Econometrics (BSc)

I taught this second year BSc economics course in Tilburg from 2010-11 to 2016-2017. I taught a similar course at the University of Chicago in 2000-01 (Econ 210). It provides an introduction to econometric methods, with a strong emphasis on the application of these methods in applied economic research.

In the first half of the course, students first acquire a basic understanding of the nature of empirical research and the possibilities and limitations of econometric methods. Then, they study the basics of one of econometrics’ key tools, linear regression analysis of cross-sectional data. Along the way, students are introduced to the software package Stata and econometric methods are illustrated with empirical examples and empirical exercises.

In the second half of the course, more advanced topics, including regression analysis with heteroskedastic and autocorrelated data, causal inference, instrumental variables estimation, and simultaneous equations models are studied. In addition, students are guided in writing a small research paper in empirical economics.

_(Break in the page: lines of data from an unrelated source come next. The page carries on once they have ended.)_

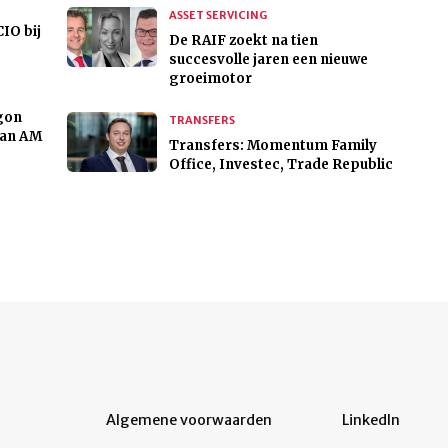
ASSET SERVICING
CIO bij
De RAIF zoekt na tien
succesvolle jaren een nieuwe
groeimotor
gon
TRANSFERS
man AM
Transfers: Momentum Family
Office, Investec, Trade Republic
Algemene voorwaarden
LinkedIn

Students who have successfully completed this course have a good grasp of basic techniques of empirical economics, including linear regression and instrumental variables estimation. They are able to apply these techniques using the software package Stata, in applied economic research leading to a term paper or a BSc thesis. They are well prepared to study more advanced topics in applied econometrics, such as the analysis of time series data and panel data and latent variable models.

The course uses

  • Jeffrey Wooldridge (2016), Introductory Econometrics. A Modern Approach, Sixth edition, Cengage Learning.